**Task item**
Only one stretch of the listing below is wanted. Give it again exactly, from the line with "时间:2018-12-27 浏览:3166次 来源:贵州省邮电学校" through the line with "作，那么什么样的学校让家长和孩子都放心呢?".

**Information provided**
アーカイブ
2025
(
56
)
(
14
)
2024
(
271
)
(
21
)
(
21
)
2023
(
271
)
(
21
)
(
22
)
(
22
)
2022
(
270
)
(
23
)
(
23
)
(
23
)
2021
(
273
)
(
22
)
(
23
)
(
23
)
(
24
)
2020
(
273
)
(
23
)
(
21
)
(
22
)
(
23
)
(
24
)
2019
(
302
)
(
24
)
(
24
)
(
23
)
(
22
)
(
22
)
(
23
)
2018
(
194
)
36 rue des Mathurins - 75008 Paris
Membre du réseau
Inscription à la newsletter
--
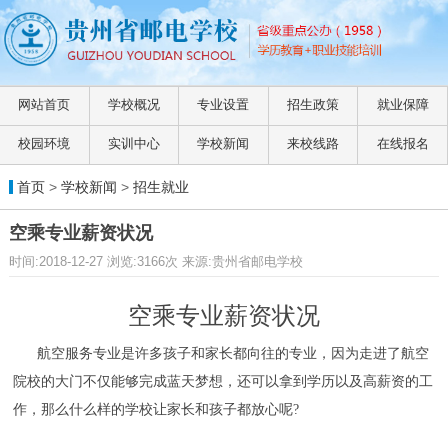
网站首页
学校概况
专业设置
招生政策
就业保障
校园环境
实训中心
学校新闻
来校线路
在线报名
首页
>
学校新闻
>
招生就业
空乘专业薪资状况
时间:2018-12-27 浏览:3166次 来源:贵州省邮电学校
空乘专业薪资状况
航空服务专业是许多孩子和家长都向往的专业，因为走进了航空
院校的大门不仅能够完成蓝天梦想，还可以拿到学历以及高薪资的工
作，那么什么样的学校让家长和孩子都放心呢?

**Result**
时间:2018-12-27 浏览:3166次 来源:贵州省邮电学校
空乘专业薪资状况
航空服务专业是许多孩子和家长都向往的专业，因为走进了航空
院校的大门不仅能够完成蓝天梦想，还可以拿到学历以及高薪资的工
作，那么什么样的学校让家长和孩子都放心呢?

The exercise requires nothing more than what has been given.